Bizler bu emir ve tavsiyeler doğrultusunda yaşamayı bırakır, birliği değil de ayrılığı ve tefrikayı gün yüzüne çıkarırsak dünyada hiçbir zalimin karşısında duramayacağımız gibi hiçbir mazluma da kol kanat geremeyiz. İşte bu akıbet bizim iki dünyada da hüsrana uğramamıza sebep olur.
Nitekim Rasûlullah (s.a.s) bir hadis-i şeriflerinde bizleri şöyle uyarmıştır; “Bir gün gelecek kâfir milletler sizin başınıza oburların yemek çanağına üşüştükleri gibi üşüşecekler.” Orada bulunanlar, “O gün biz az olacağımız için mi böyle olacak ya Rasûlallah?”dediler. Bunun üzerine Allah Rasûlu (s.a.s) şöyle cevap verdi: “Hayır, o gün siz çok olacaksınız, lakin siz selin üzerinde sürünüp giden çer çöp gibi olacaksınız…”

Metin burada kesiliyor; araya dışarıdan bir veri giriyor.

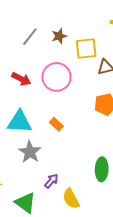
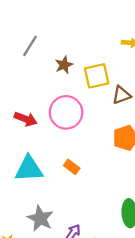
gray line: (30, 37) -> (30, 46), moved
gray star: (30, 152) -> (40, 218), moved

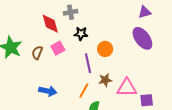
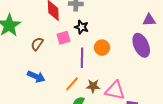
pink square: (58, 48) -> (64, 38), moved
brown semicircle: (37, 53) -> (37, 44), moved
brown star: (105, 80) -> (93, 86), moved

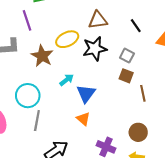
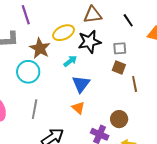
gray square: (127, 56) -> (120, 48), turned -32
cyan arrow: (67, 80) -> (70, 61), moved
cyan circle: (28, 96) -> (28, 72), moved
brown circle: (138, 132) -> (119, 119), moved

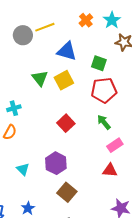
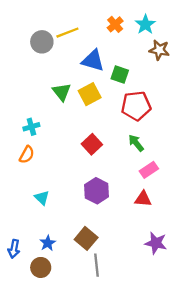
green square: (99, 63) -> (120, 74), moved
purple hexagon: (56, 163) -> (97, 191), moved
brown square: (67, 192) -> (86, 238), moved

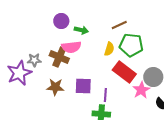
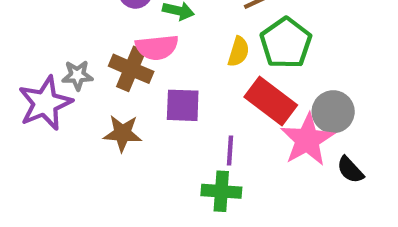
green pentagon: (131, 45) -> (286, 43), turned 30
purple square: (83, 86) -> (183, 105), moved
pink star: (141, 90) -> (307, 140), size x1.4

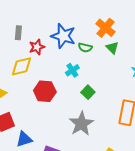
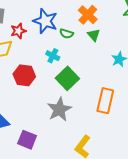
cyan cross: (72, 70) -> (53, 56), turned -32
green square: (88, 92) -> (67, 78), size x1.6

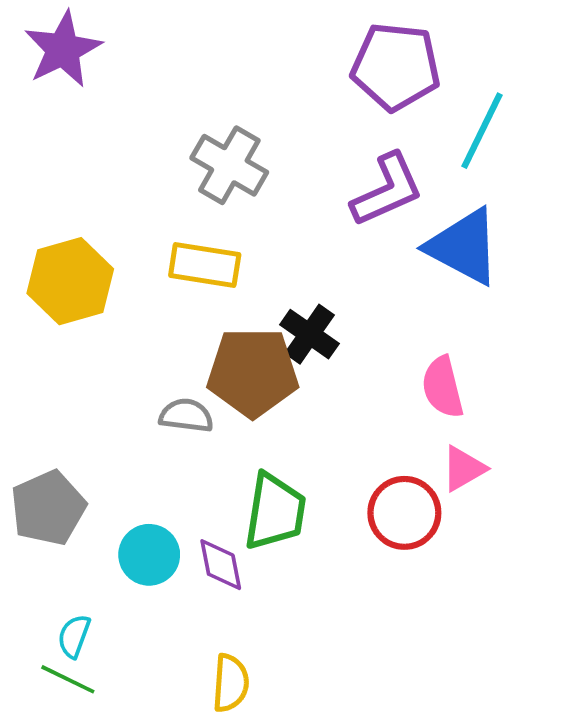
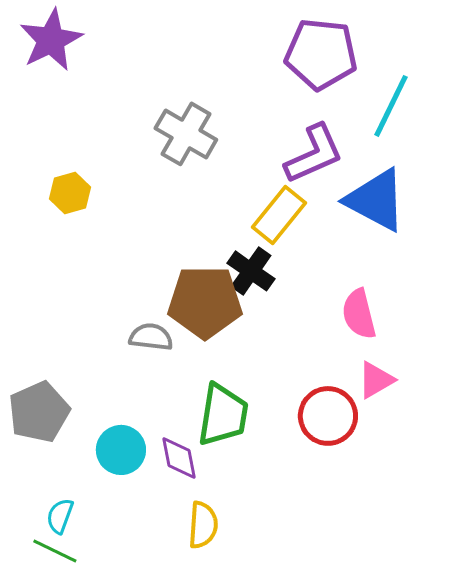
yellow rectangle: (205, 265) -> (279, 215), moved, turned -60
yellow hexagon: (70, 281) -> (70, 193), moved, size x0.6
yellow semicircle: (231, 683) -> (203, 525), moved

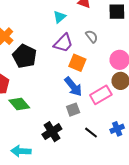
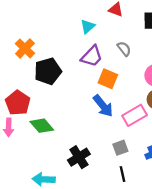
black pentagon: (25, 56) -> (48, 71), turned 30
gray square: (73, 110) -> (120, 148), moved
black line: (91, 133) -> (123, 174), moved, turned 40

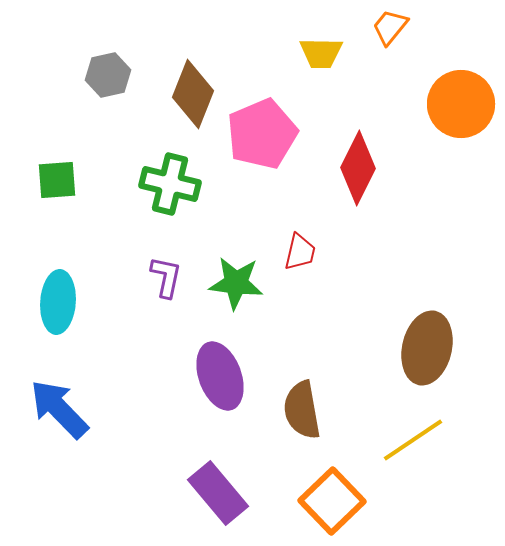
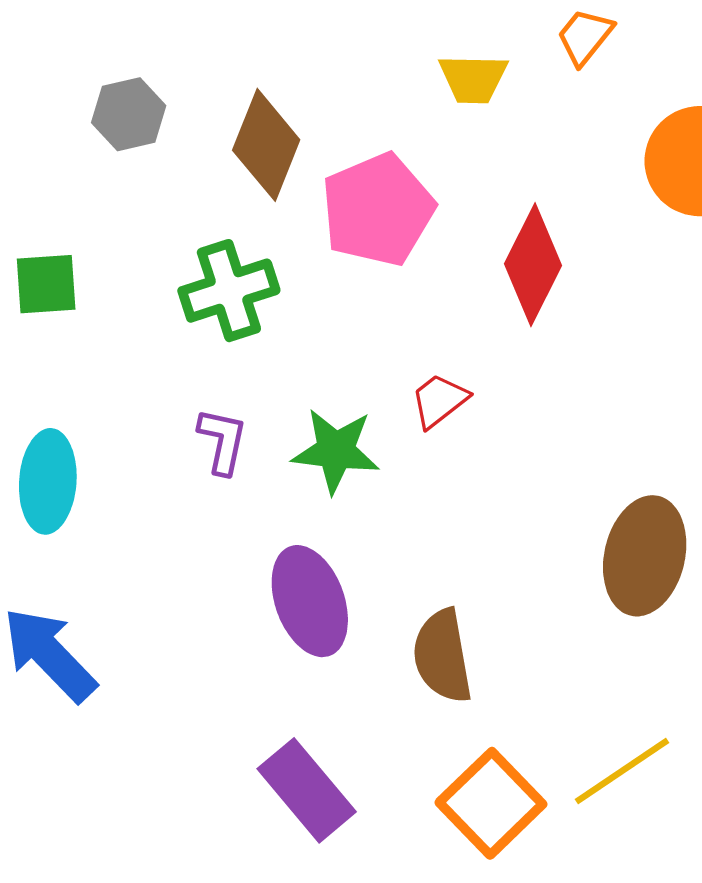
green cross: (170, 184) -> (229, 291), turned -32
red trapezoid: (300, 252) -> (439, 401), turned -141
yellow line: (413, 440) -> (622, 771), moved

Kardeşlerim, gelin bu nebevi çağrıya kulak verelim. Gelin İslam’ın yeryüzüne hâkim olması için yılmadan, karşılığını yalnızca Allah’tan bekleyerek mücahedemizi beraber sürdürelim. Gelin gücümüz nispetinde başta çevremizde bulunan kardeşlerimiz olmak üzere bütün din kardeşlerimizin ellerinden tutup kurtuluşumuza vesile olacak bu nebevi yolda birlikte hareket edelim.
Bizler sadece Allah’ın dinini yüceltmek için çalışırsak karşımızda hiçbir güç duramaz. Samimi bir şekilde iman eden bir mümin için imkânsızlık, güçsüzlük yoktur. Bu bize Rabbimizin vaadidir. Nitekim Rabbimiz ayet-i kerimede buyurur; “Gevşeklik göstermeyin, üzüntüye kapılmayın. Eğer inanmışsanız, üstün gelecek olan sizsiniz.” (Âl-i İmran, 139)
Başka bir ayet-i kerimede ise Rabbimiz şöyle buyurmaktadır;
“Nice az sayıdaki topluluklar, Allah’ın izniyle nice çok topluluklara galip gelmişlerdir. Allah sabredenlerle beraberdir.” (Bakara, 249)
İslam kardeşliğini hakkıyla idrak edebilmek için bizlerin öncüsü olan Allah Resûlü’nün yolunu her zaman takip etmeli, O’nun kardeşlik ufkunu idrak etmeye çalışmalıyız.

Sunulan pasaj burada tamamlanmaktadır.